Artık eskisi gibi yapamayız
Dünyanın sürdürülebilir kalkınma sürecinde şirketler için aslında büyük fırsatlar bulunduğunu, burada söz konusu olan her şeyin “çok kötü, zor” olmadığını ifade eden Stigson, “Bu, bir gelişme ve dönüşüm hikayesi. Artık eskiden yaptığımız gibi işlerimizi yapamayız. Çünkü yaparsak işlerimiz kalmaz” dedi.
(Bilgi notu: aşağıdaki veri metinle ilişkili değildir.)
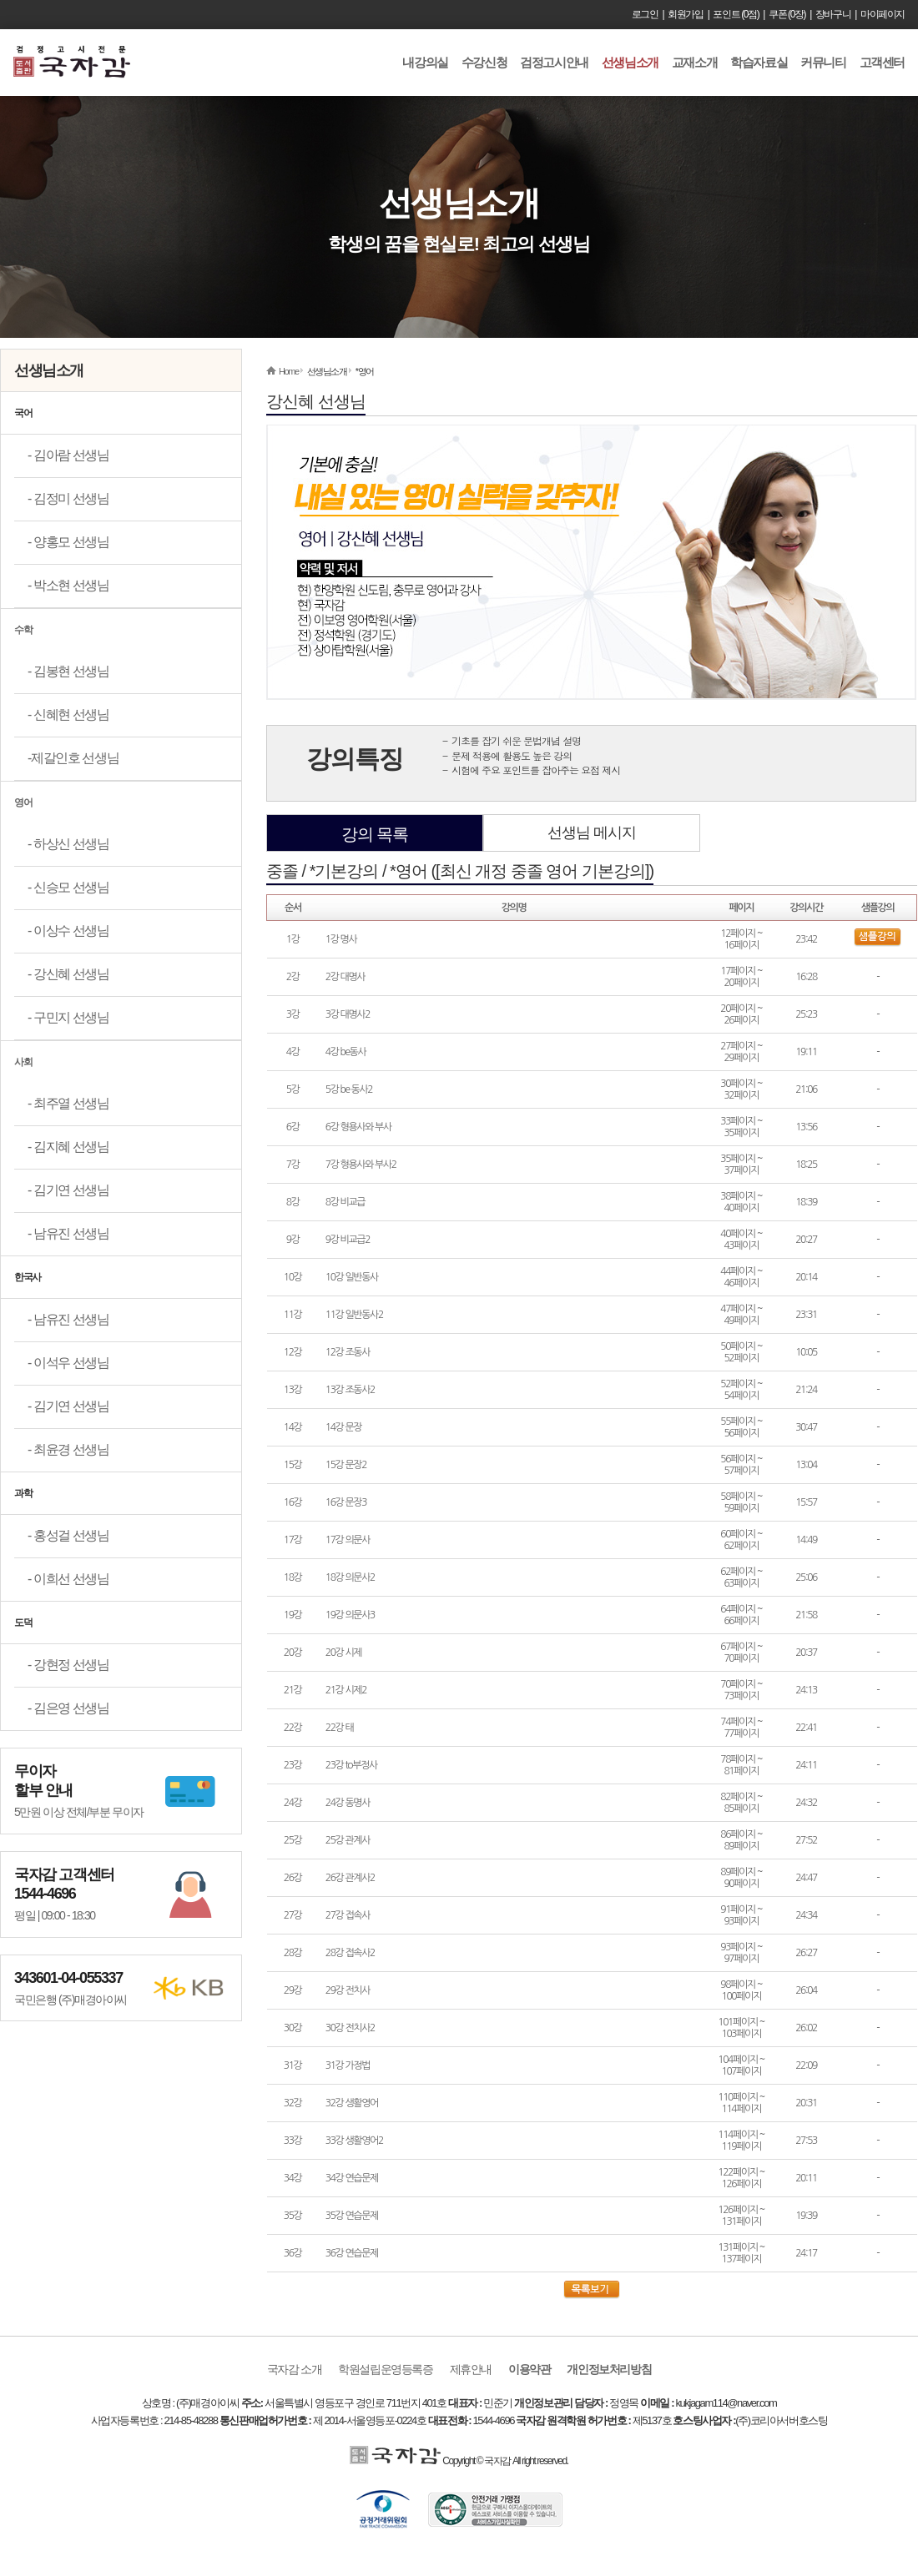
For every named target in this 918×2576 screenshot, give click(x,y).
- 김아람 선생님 (68, 455)
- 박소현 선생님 (68, 585)
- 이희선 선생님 (68, 1579)
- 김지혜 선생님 (68, 1147)
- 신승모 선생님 (68, 887)
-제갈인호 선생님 (73, 758)
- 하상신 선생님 (68, 844)
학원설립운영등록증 (385, 2369)
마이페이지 (882, 14)
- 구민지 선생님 (68, 1017)
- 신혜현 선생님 (68, 714)
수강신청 (484, 62)
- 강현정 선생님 (68, 1665)
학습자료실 (758, 62)
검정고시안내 (554, 62)
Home (289, 371)
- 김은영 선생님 (68, 1708)
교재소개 (694, 62)
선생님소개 (630, 62)
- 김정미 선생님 (68, 498)
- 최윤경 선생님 (68, 1449)
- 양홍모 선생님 (68, 542)
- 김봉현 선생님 (68, 671)
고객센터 (882, 62)
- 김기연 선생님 (68, 1190)
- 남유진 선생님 (68, 1233)
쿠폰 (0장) (787, 14)
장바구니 (832, 14)
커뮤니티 (822, 62)
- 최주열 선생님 (68, 1103)
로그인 (645, 14)
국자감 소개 (294, 2369)
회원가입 (685, 14)
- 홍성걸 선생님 (68, 1535)
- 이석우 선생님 (68, 1363)
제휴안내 (471, 2369)
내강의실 (424, 62)
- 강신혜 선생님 (68, 974)
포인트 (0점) (736, 14)
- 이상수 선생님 (68, 930)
Dünyanın ister istemez sürdürülebilirlik sürecine doğru geçiş yaşadığını belirten Stigson, burada küresel bir plan olmaması, bunun mümkün görünmemesi nedeniyle tek tek ülke bazında, sektörler, şirketler, bireyler bazında bir şeyler yapmak zorunluluğu bulunduğunu ifade etti.
Yeşil rekabet yaşanıyor
Günümüzde bir “yeşil rekabet”in yaşandığını kaydeden Stigson, “Benim için en olumlu
gelişme nedir diye sorarsanız, ‘sürdürülebilir kalkınmanın bugün artık rekabet edilir bir alan haline gelmiş olması’ derim. Ülkeler ‘artık yeşil yarışı dikkate almalıyız’ diyorlar. ‘Sadece ahlaki gerekçelerle değil, rekabetçi gerekçelerle hareket etmeliyiz’ yönünde yaklaşım sergiliyorlar” diye konuştu.